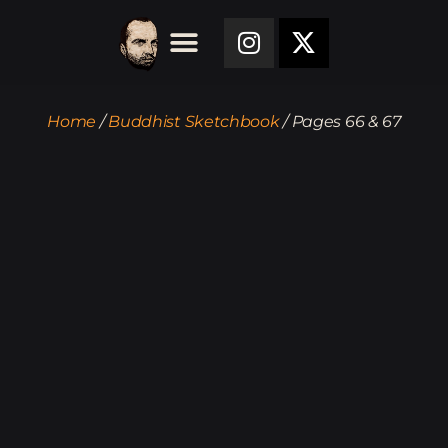
Home
/
Buddhist Sketchbook
/ Pages 66 & 67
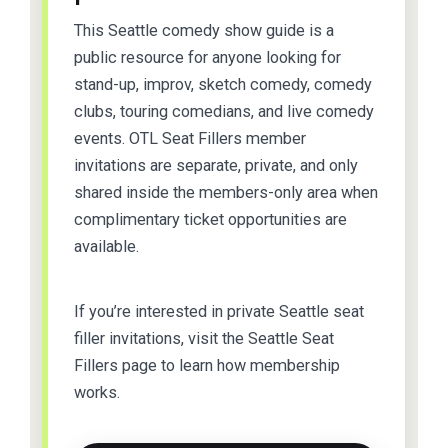
This Seattle comedy show guide is a
public resource for anyone looking for
stand-up, improv, sketch comedy, comedy
clubs, touring comedians, and live comedy
events. OTL Seat Fillers member
invitations are separate, private, and only
shared inside the members-only area when
complimentary ticket opportunities are
available.
If you’re interested in private Seattle seat
filler invitations, visit the Seattle Seat
Fillers page to learn how membership
works.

---

» **Aim of the exercise**
Up to and including the final line of the data above, please copy every line exactly, starting from the one that contains "stand-up, improv, sketch comedy, comedy".

» **Response to this task**
stand-up, improv, sketch comedy, comedy
clubs, touring comedians, and live comedy
events. OTL Seat Fillers member
invitations are separate, private, and only
shared inside the members-only area when
complimentary ticket opportunities are
available.
If you’re interested in private Seattle seat
filler invitations, visit the Seattle Seat
Fillers page to learn how membership
works.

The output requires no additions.